═══ The data ═══

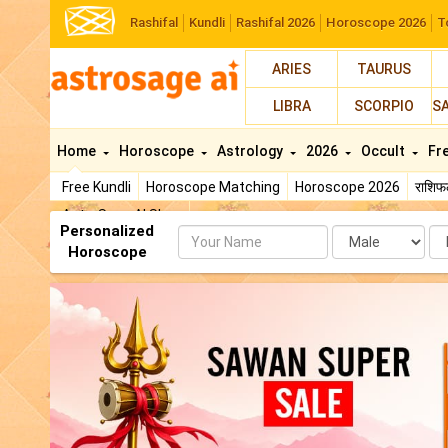
Rashifal
Kundli
Rashifal 2026
Horoscope 2026
T
ARIES
TAURUS
LIBRA
SCORPIO
S
Home
Horoscope
Astrology
2026
Occult
Fr
Free Kundli
Horoscope Matching
Horoscope 2026
राशि
AstroSage AI Shop
Personalized
Name
Da
Horoscope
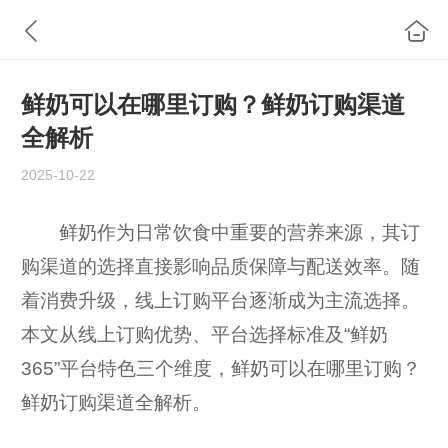
鲜奶可以在哪里订购？鲜奶订购渠道
全解析
2025-10-22
鲜奶作为日常饮食中重要的营养来源，其订
购渠道的选择直接影响品质保障与配送效率。随
着消费升级，线上订购平台逐渐成为主流选择。
本文从线上订购优势、平台选择标准及“鲜奶
365”平台特色三个维度，鲜奶可以在哪里订购？
鲜奶订购渠道全解析。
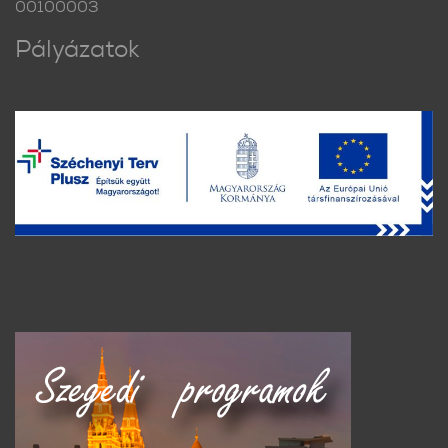
00100003
Pályázatok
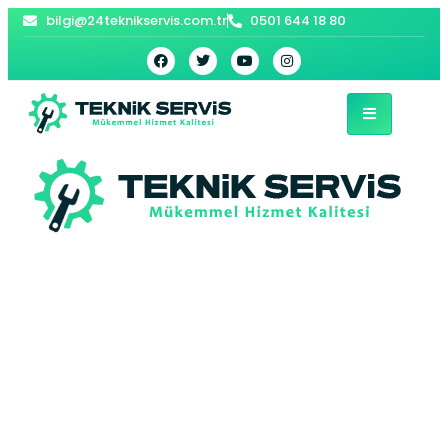
bilgi@24teknikservis.com.tr
0501 644 18 80
Bahçelievler
Demirdöküm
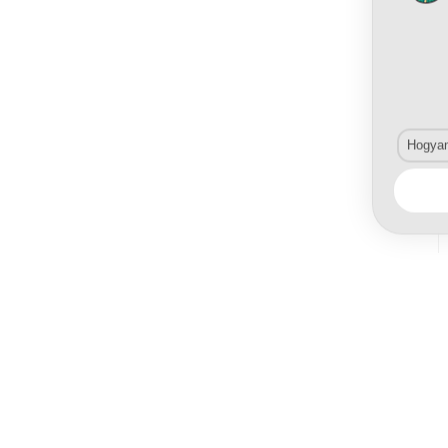
Hogyan 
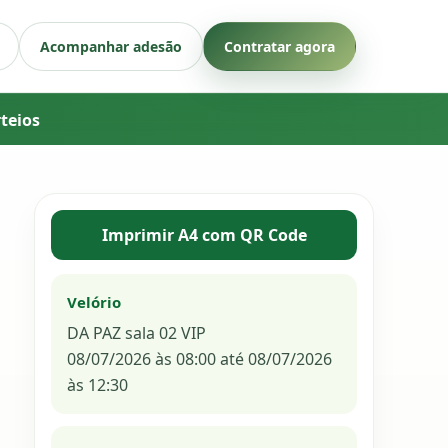
Acompanhar adesão
Contratar agora
rteios
Imprimir A4 com QR Code
Velório
DA PAZ sala 02 VIP
08/07/2026 às 08:00 até 08/07/2026
às 12:30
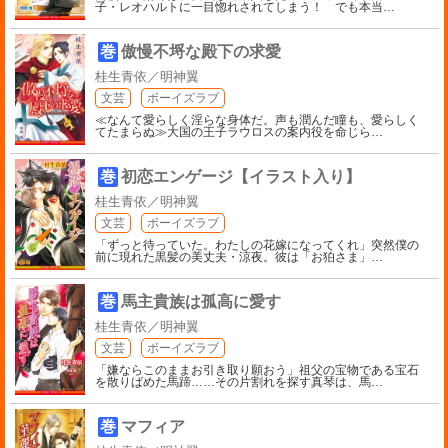
子・レオハルトに一目惚れされてしまう！ でも本当
…
巻
傲慢不埒な殿下の求愛
桂生青依／明神翼
文芸
ボーイズラブ
≪なんて愛らしく淫らな身体だ。声も潤んだ瞳も、愛らしく
てたまらぬ≫大国の王子ラウロスの案内役を命じら
…
巻
初恋エンゲージ【イラスト入り】
桂生青依／明神翼
文芸
ボーイズラブ
「ずっと待っていた。わたしの花嫁になってくれ」突然僕の
前に現れた黒髪の美丈夫・涼夜。彼は「お狛さま」
…
巻
馬主貴族は孤高に愛す
桂生青依／明神翼
文芸
ボーイズラブ
「嫌ならこのままお引き取り願おう」祖父の宝物である宝石
を散りばめた馬蹄……その片割れを探す真琴は、馬
…
巻
マフィア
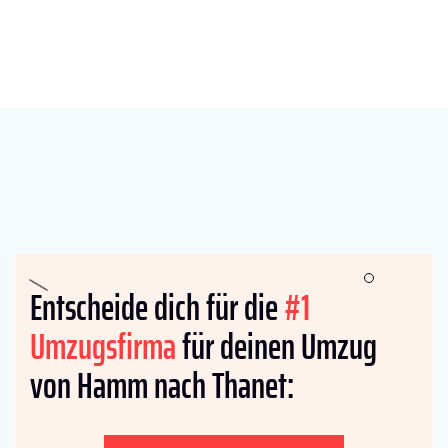
Entscheide dich für die
#1
Umzugsfirma
für deinen Umzug
von Hamm nach Thanet:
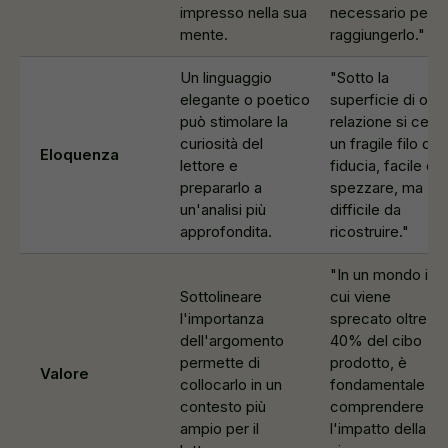
impresso nella sua
necessario per
mente.
raggiungerlo."
Un linguaggio
"Sotto la
elegante o poetico
superficie di ogni
può stimolare la
relazione si cela
curiosità del
un fragile filo di
Eloquenza
lettore e
fiducia, facile da
prepararlo a
spezzare, ma
un'analisi più
difficile da
approfondita.
ricostruire."
"In un mondo in
Sottolineare
cui viene
l'importanza
sprecato oltre il
dell'argomento
40% del cibo
permette di
prodotto, è
Valore
collocarlo in un
fondamentale
contesto più
comprendere
ampio per il
l'impatto della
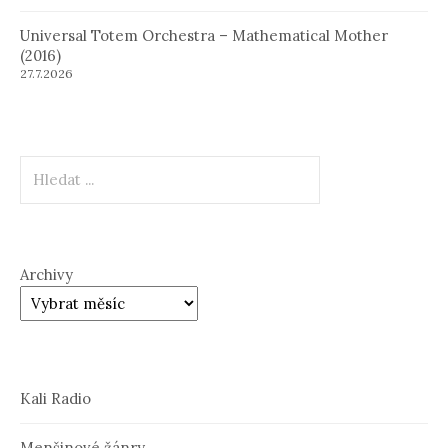
Universal Totem Orchestra – Mathematical Mother
(2016)
27.7.2026
Hledat
Archivy
Kali Radio
Menšinové žánry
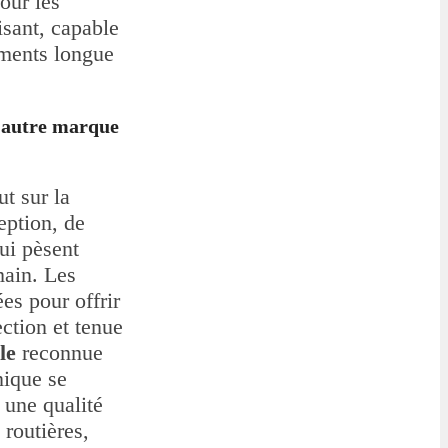
our les
isant, capable
ements longue
 autre marque
t sur la
eption, de
ui pèsent
main. Les
es pour offrir
ection et tenue
le
reconnue
nique se
 une qualité
routières,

═══

Activity: Each record above is to be copied out exactly; its pictures are not.

Exercise response:
Rashifal
Kundli
Rashifal 2026
Horoscope 2026
T
ARIES
TAURUS
LIBRA
SCORPIO
S
Home
Horoscope
Astrology
2026
Occult
Fr
Free Kundli
Horoscope Matching
Horoscope 2026
राशि
AstroSage AI Shop
Personalized
Name
Da
Horoscope
鲜奶可以在哪里订购？鲜奶订购渠道
全解析
2025-10-22
鲜奶作为日常饮食中重要的营养来源，其订
购渠道的选择直接影响品质保障与配送效率。随
着消费升级，线上订购平台逐渐成为主流选择。
本文从线上订购优势、平台选择标准及“鲜奶
365”平台特色三个维度，鲜奶可以在哪里订购？
鲜奶订购渠道全解析。
00100003
Pályázatok
bilgi@24teknikservis.com.tr
0501 644 18 80
Bahçelievler
Demirdöküm
Hogyan 
Acompanhar adesão
Contratar agora
rteios
Imprimir A4 com QR Code
Velório
DA PAZ sala 02 VIP
08/07/2026 às 08:00 até 08/07/2026
às 12:30
子・レオハルトに一目惚れされてしまう！ でも本当
…
巻
傲慢不埒な殿下の求愛
桂生青依／明神翼
文芸
ボーイズラブ
≪なんて愛らしく淫らな身体だ。声も潤んだ瞳も、愛らしく
てたまらぬ≫大国の王子ラウロスの案内役を命じら
…
巻
初恋エンゲージ【イラスト入り】
桂生青依／明神翼
文芸
ボーイズラブ
「ずっと待っていた。わたしの花嫁になってくれ」突然僕の
前に現れた黒髪の美丈夫・涼夜。彼は「お狛さま」
…
巻
馬主貴族は孤高に愛す
桂生青依／明神翼
文芸
ボーイズラブ
「嫌ならこのままお引き取り願おう」祖父の宝物である宝石
を散りばめた馬蹄……その片割れを探す真琴は、馬
…
巻
マフィア
Entscheide dich für die
#1
Umzugsfirma
für deinen Umzug
von Hamm nach Thanet:
impresso nella sua
necessario per
mente.
raggiungerlo."
Un linguaggio
"Sotto la
elegante o poetico
superficie di ogni
può stimolare la
relazione si cela
curiosità del
un fragile filo di
Eloquenza
lettore e
fiducia, facile da
prepararlo a
spezzare, ma
un'analisi più
difficile da
approfondita.
ricostruire."
"In un mondo in
Sottolineare
cui viene
l'importanza
sprecato oltre il
dell'argomento
40% del cibo
permette di
prodotto, è
Valore
collocarlo in un
fondamentale
contesto più
comprendere
ampio per il
l'impatto della
Universal Totem Orchestra – Mathematical Mother
(2016)
27.7.2026
Hledat
Archivy
Kali Radio
Menšinové žánry
our les
isant, capable
ements longue
 autre marque
t sur la
eption, de
ui pèsent
main. Les
es pour offrir
ection et tenue
le
reconnue
nique se
 une qualité
routières,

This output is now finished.